Kotak kemasan iQoo 15 melanjutkan tradisi dengan warna latar hitam, hanya saja penamaan produk kini lebih menonjol dengan ukuran font lebih besar. Gambar siluet squircle di latar belakang merupakan representasi dari fitur Halo Dynamic Light yang diwarisi dari iQoo 13, di mana modul kamera dikelilingi oleh lampu LED RGB yang fungsi dan warnanya bisa diatur sesuai kehendak.

iQoo 15 varian warna Legend (putih) dan kotak kemasannya.

Isi kelengkapan boks iQoo 15 sendiri lengkap dengan aksesori seperti layaknya kebanyakan HP modern. Meskipun tidak ada item ekstra yang menonjol -kecuali mungkin soft case berwarna senada dengan ponsel- pengguna iQoo 15 sudah bisa langsung gaspol memakai perangkat tanpa perlu merogoh kocek untuk membeli barang lain.

Di dalam kemasan terdapat unit charger dengan keluaran daya 100 watt sesuai dengan fast charging yang didukung iQoo 15, berikut kabel USB A ke USB C yang sama-sama berwarna putih. Terdapat pula booklet panduan singkat dan garansi serta sebuah SIM card ejector tool.

Kelengkapan aksesori di dalam kemasan iQoo 15.

Desain: Bersih dan menarik

iQoo 15 mempertahankan ciri khas desain minimalis yang tampilannya bersih dan menarik tanpa harus norak dengan estetik ala “gamer”, meskipun hardware di dalamnya termasuk paling bertenaga saat ini.

Bodi iQoo 15 varian warna Legend alias putih di tangan 91Mobiles Indonesia memiliki finishing matte yang nyaris kebal sepenuhnya terhadap noda sidik jari. Terdapat logo “iQoo” dan slogan “Monster Inside” berukuran kecil di salah satu sisi, berikut lambang bernuansa racing yang diwariskan dari beberapa generasi terdahulu.

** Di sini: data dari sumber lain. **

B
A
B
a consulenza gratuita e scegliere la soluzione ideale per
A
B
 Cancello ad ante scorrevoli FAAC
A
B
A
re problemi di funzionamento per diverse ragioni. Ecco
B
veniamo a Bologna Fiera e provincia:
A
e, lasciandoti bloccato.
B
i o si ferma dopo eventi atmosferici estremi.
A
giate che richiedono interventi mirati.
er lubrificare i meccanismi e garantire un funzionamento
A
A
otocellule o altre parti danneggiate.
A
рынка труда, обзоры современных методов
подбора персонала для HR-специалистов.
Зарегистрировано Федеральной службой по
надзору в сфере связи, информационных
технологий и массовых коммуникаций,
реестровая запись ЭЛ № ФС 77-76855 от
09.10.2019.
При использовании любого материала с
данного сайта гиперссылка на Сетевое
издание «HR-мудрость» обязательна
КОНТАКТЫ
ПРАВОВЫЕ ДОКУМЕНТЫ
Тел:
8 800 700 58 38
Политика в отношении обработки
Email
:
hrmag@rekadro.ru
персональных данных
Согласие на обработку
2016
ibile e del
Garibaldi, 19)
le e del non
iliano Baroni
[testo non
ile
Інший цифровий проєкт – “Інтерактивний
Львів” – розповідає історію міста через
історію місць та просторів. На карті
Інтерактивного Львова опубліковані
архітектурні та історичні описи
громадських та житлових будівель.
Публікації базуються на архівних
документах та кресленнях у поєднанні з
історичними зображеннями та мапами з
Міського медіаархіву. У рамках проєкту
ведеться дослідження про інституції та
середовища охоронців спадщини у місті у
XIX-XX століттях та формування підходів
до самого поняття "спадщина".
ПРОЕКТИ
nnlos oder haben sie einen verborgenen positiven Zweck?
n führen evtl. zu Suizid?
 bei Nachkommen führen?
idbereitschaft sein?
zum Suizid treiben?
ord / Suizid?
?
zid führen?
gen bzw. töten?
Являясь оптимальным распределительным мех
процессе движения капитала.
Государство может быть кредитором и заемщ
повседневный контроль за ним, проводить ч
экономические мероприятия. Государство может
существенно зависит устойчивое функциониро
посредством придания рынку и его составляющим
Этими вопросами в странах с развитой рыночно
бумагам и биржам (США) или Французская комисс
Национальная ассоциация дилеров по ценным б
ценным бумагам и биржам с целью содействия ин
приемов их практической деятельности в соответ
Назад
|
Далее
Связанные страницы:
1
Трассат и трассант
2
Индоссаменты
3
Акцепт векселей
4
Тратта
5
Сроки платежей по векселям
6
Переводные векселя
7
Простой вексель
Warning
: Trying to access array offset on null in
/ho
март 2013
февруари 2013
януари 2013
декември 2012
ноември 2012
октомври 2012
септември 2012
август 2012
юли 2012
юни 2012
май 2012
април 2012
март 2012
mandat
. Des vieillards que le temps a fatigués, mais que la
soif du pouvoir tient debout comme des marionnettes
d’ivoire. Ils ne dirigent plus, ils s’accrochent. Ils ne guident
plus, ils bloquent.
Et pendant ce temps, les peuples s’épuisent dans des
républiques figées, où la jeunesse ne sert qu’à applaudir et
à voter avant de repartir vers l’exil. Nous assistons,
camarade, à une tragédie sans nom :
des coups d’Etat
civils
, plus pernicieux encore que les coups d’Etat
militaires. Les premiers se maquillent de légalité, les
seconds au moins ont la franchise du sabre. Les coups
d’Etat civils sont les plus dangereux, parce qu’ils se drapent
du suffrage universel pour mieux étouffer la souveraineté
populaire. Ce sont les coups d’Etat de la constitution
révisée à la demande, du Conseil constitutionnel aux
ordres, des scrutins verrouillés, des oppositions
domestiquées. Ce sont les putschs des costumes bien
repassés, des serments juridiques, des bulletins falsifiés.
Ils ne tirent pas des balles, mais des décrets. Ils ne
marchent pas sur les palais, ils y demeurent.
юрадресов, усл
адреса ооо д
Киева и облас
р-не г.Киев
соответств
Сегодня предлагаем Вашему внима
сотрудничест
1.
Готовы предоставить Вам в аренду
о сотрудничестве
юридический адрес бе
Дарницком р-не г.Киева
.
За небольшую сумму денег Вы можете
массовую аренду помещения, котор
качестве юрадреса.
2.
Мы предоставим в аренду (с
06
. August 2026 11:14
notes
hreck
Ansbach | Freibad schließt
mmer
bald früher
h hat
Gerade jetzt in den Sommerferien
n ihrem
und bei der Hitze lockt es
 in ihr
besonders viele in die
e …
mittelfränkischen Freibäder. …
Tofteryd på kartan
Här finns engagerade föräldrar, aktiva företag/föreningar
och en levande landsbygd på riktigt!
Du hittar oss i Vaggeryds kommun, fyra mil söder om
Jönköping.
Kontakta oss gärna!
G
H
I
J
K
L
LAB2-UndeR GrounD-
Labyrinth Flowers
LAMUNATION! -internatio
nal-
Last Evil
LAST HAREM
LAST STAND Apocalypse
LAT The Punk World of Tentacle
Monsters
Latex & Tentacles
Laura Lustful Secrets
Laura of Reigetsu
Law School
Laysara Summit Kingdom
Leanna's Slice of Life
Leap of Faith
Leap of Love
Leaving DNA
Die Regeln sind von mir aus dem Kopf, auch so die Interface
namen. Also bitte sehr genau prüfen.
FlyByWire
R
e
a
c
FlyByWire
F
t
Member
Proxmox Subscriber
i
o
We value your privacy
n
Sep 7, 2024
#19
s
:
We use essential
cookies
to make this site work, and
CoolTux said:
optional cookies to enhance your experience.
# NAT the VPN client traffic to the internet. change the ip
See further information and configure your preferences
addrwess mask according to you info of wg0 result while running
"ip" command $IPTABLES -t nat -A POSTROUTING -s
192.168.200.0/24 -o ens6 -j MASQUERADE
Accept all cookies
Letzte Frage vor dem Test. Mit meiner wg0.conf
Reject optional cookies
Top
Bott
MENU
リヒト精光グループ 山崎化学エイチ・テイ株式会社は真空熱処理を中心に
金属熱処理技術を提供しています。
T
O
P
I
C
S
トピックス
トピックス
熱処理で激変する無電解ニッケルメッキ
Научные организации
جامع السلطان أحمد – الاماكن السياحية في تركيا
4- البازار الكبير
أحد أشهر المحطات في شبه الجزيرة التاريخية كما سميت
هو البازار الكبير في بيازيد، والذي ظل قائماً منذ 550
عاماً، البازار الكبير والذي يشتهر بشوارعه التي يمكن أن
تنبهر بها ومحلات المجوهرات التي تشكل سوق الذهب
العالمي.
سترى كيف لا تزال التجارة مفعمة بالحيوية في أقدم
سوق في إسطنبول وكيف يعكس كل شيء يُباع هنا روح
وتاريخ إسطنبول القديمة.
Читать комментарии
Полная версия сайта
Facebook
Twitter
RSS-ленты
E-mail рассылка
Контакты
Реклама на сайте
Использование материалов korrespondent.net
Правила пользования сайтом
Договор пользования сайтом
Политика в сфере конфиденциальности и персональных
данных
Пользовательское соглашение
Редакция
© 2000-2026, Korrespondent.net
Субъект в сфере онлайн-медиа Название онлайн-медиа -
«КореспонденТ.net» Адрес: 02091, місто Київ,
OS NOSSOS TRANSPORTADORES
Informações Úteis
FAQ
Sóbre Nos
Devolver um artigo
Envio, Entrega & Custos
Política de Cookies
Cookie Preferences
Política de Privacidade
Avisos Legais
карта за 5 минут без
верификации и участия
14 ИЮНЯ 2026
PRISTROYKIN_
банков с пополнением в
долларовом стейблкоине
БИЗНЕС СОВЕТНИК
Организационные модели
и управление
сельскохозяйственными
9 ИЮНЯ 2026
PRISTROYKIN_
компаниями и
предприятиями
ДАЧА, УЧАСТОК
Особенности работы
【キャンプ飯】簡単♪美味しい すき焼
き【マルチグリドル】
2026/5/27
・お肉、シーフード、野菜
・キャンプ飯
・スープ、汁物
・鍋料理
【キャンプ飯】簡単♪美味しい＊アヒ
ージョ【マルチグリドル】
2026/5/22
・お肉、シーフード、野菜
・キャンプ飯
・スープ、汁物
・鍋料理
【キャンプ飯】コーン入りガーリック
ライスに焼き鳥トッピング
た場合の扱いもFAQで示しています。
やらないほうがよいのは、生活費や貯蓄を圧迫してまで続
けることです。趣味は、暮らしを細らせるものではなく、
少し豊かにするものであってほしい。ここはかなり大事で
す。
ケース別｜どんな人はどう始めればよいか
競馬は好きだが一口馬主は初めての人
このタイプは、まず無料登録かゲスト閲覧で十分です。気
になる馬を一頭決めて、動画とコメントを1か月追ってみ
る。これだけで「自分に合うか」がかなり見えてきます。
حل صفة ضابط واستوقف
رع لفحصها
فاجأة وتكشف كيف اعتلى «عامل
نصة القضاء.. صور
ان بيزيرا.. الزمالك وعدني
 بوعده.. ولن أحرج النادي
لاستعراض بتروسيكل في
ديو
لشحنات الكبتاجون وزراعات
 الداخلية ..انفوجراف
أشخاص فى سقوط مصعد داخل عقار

Di Indonesia, iQoo 15 juga tersedia dalam pilihan warna lain, yakni Alpha atau hitam. Tampilannya lebih polos dengan hanya memuat logo “iQoo” yang nyaris tak terlihat karena berwarna gelap.

Bagian frame terbuat dari logam aluminium berwarna silver dengan finishing serupa, serta berbentuk flat tapi dengan pinggiran yang agak membulat sehingga terasa nyaman di tangan meskipun digunakan tanpa casing.

Di sisi atas terdapat IR blaster yang diletakkan berdampingan dengan mikrofon dan grille speaker kedua, sementara sisi bawah memuat laci SIM card yang bisa memuat 2 buah nano SIM tanpa microSD, berikut konektor USB C (USB 3.2) dan grille speaker pertama.

Perangkat dengan dimensi fisik 163,65 x 76,80 x 8,10 mm dengan bobot 215 gram ini juga mengantongi sertifikasi IP68/ IP69 sehingga sama tangguhnya dengan ponsel-ponsel flagship modern lain yang rata-rate sudah mengusung ketahanan tinggi terhadap debu dan air.

Layar iQoo 15 menggunakan panel LTPO AMOLED 6,85 inci (3.168 x 1.440 piksel) dengan refresh rate hingga 144 Hz dan tingkat kecerahan 2.600 nits (HBM). Di sisi bawahnya terdapat ultrasonic in-display fingerprint scanner yang bekerja dengan gesit dan akurat meskipun digunakan saat jari dalam keadaan basah.

Halo Dynamic Light bisa dikustomisasi sesuai kehendak.

Satu elemen desain lainnya yang menarik adalah Halo Dynamic Light berupa lampu LED RGB di sekeliling pinggiran luar modul kamera. Lighting serupa sebelumnya sudah diterapkan di iQoo 13, kemudian diteruskan ke iQoo 15. Warna dan pola lampunya bisa dikustomisasi sesuai selera. Fungsinya pun bisa sebagai indikator notifikasi, event tertentu dalam game, atau dinyalakan terus menerus untuk memeriahkan suasana.

Kamera: Bersaing dengan flagship

Apabila dilihat sekilas di lembar spesifikasi, rangkaian kamera iQoo 15 terkesan masih identik dengan pendahulunya. Ponsel ini tetap datang dengan tiga buah kamera belakang beresolusi 50 MP dan kamera depan 32 MP. Perbedaan yang langsung terlihat mungkin hanya unit LED flash yang tidak lagi berbentuk cincin.

Namun, di balik tampilan camera island yang seperti tak berubah itu, iQoo sebenarnya merombak susunan kamera sehingga lebih canggih. Kamera utama kini menggunakan sensor 50 MP Sony IMX921 berukuran 1/1,56 inci (f/1.9, 24 mm, OIS), sementara kamera ultrawide datang dengan sensor 50 MP Samsung Isocell JN1 (f/2.0, 15 mm, AF).

Modul kamera iQoo 15.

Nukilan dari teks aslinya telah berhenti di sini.